Re: [gentoo-dev] Re: Implicit system dependency
Dnia 2014-11-13, o godz. 13:13:01 Mike Gilbert flop...@gentoo.org napisał(a): On Thu, Nov 13, 2014 at 10:27 AM, Michael Palimaka kensing...@gentoo.org wrote: On 14/11/14 01:05, Michael Orlitzky wrote: Isn't it possible to disable C++ in GCC with USE=-cxx? It is, but I think if that's disabled you're on your own. :-) Perhaps we should add a package.use.force entry for this. Is there any reason not to? You may want to install a minimalistic version of an old gcc for some (non-C++) testing. -- Best regards, Michał Górny signature.asc Description: PGP signature
Re: [gentoo-dev] Re: Implicit system dependency
On Thu, Nov 13, 2014 at 10:07 AM, Michael Palimaka kensing...@gentoo.org wrote: Ditching implicit dependencies is an interesting idea but not practical. Nobody wants to the laundry list, and there's little benefit in maintaining a virtual/system clone of @system.

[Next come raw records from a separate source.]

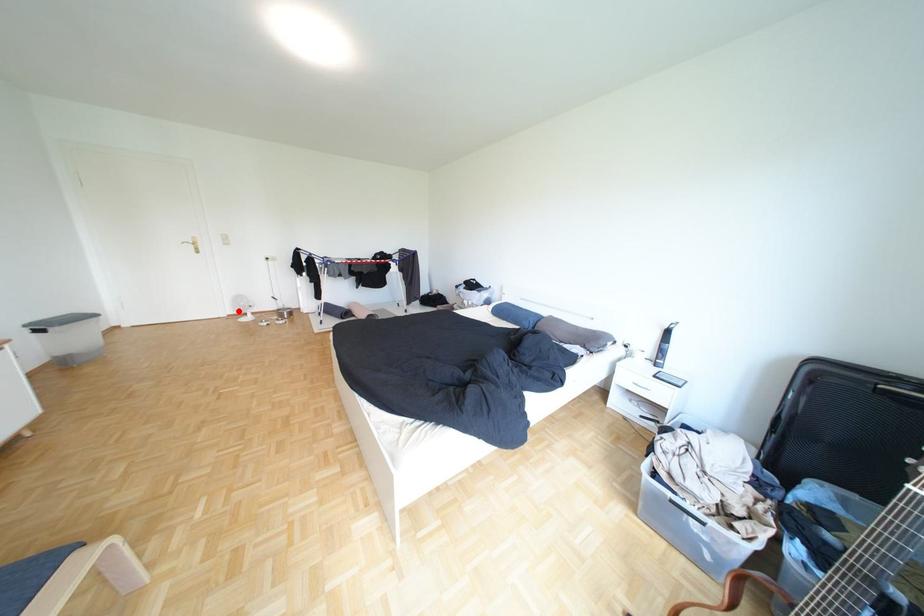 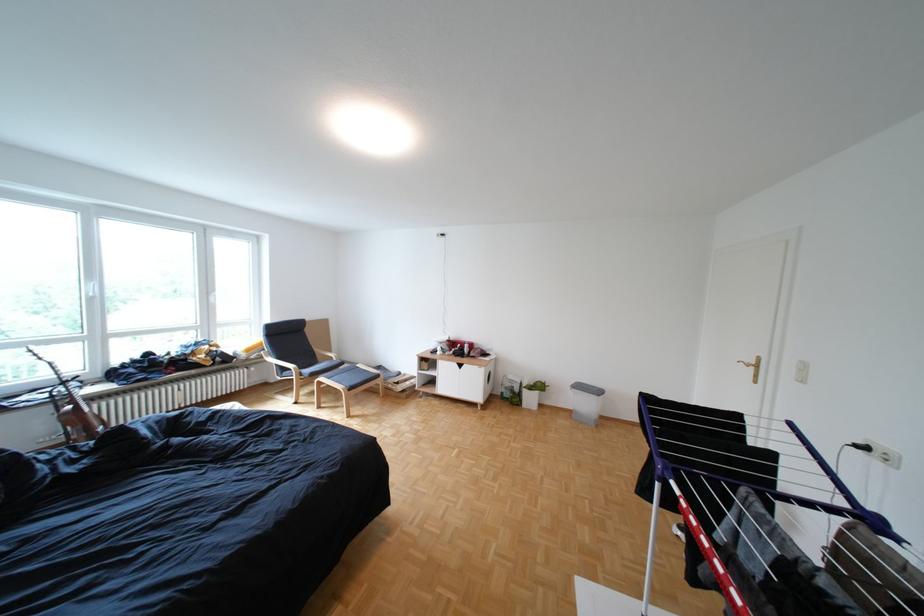 Question: I am providing you with two images of the same scene from different viewpoints. A red point is marked on the first image. Can you still see the location of the red point in image 2?

Choices:
 (A) Yes
 (B) No

Answer: (B) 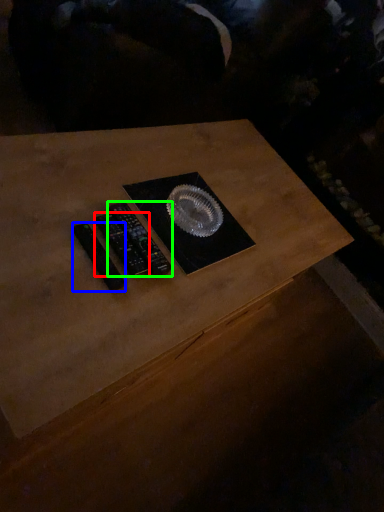 Question: Considering the real-world distances, which object is farthest from control (highlighted by a red box)? control (highlighted by a blue box) or control (highlighted by a green box)?

Choices:
 (A) control
 (B) control

Answer: (A) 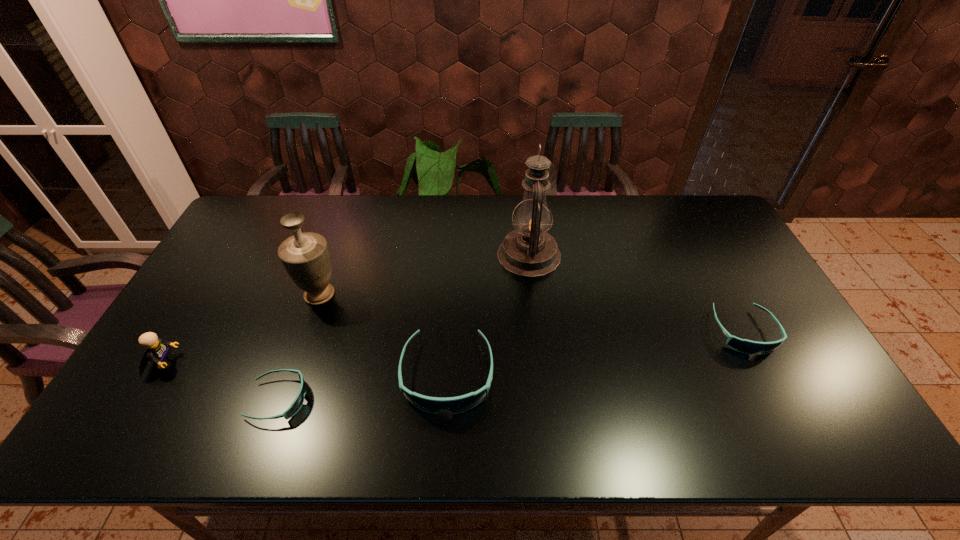 Identify the location of sunglasses that is the second closest one to the rightmost object. The height and width of the screenshot is (540, 960). (298, 402).

Locate an element on the screen. free space that satisfies the following two spatial constraints: 1. on the front-facing side of the rightmost object; 2. on the front-facing side of the leftmost sunglasses is located at coordinates tap(780, 400).

Where is `free space that satisfies the following two spatial constraints: 1. on the front side of the tallest object; 2. on the front-facing side of the leftmost sunglasses`? Image resolution: width=960 pixels, height=540 pixels. free space that satisfies the following two spatial constraints: 1. on the front side of the tallest object; 2. on the front-facing side of the leftmost sunglasses is located at coordinates (546, 400).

Well, the idea would be to maintain the virtual INSTEAD of @system, or have @system just pull in the virtual and make some arch-specific additions. As far as benefits go, they include: 1. No need to have multiple ways of grouping packages. 2. You can more than one virtual, so that you could just pull in the super-lazy equivalent to @system, or maybe you just pull in POSIX+bash and C++ or something like that. 3. You can split up that virtual so that convenience packages like ssh aren't in the same virtual as widespread dependencies like bash/zlib/glibc/gcc/etc. There is no reason that you can't build openssh in parallel, but right now you can't because we lump it in with glibc. 4. You can choose when to use the virtual at all, versus explicitly naming all dependencies. For 99% of packages it would be the same. We could even have that dependency added automatically if something isn't done in the ebuild to disable it, which would make ebuilds work the same as they do now. However, for the packages that are actually in @system we could list explicit dependencies and then portage would actually be able to handle some things automatically. Also, by using virtuals that are the same across all archs, we have a bit more consistency. Policy-wise, though, the status quo isn't that bad. You never have to list dependencies that are in @system, full stop. You can list a dependency that is in @system anytime you want to, full stop. That is, it is never right or wrong to list an unversioned dependency that is in @system. Sometimes doing one or the other is advantageous (such as when you have a versioned dependency, or a virtual is in @system but you need a specific implementation, or you want to use a slot-op dep). I'm fine with examples, but they shouldn't be firm rules, just helpful guidelines. -- Rich
[gentoo-dev] Re: Implicit system dependency
On 14/11/14 03:57, hasufell wrote: On 11/13/2014 04:27 PM, Michael Palimaka wrote: * C++ compiler and runtime Isn't it possible to disable C++ in GCC with USE=-cxx? It is, but I think if that's disabled you're on your own. :-) I keep hearing this sentence, but it still doesn't make much sense to me. Invalid configurations should be reported as invalid to the user. Since I run my own server with USE=-* foo bar I have come across a lot of expect users to not disable it, but don't actually disallow it or even warn them. I've seen a lot of compiler checks in ebuilds in pkg_pretend that look quite similar. Maybe it's time to enhance toolchain-funcs? It definitely would be nice to have some better mechanism for compiler checking in general. Already version checking is quite ugly with boilerplate code everywhere with wrong dependencies like =gcc-4.7.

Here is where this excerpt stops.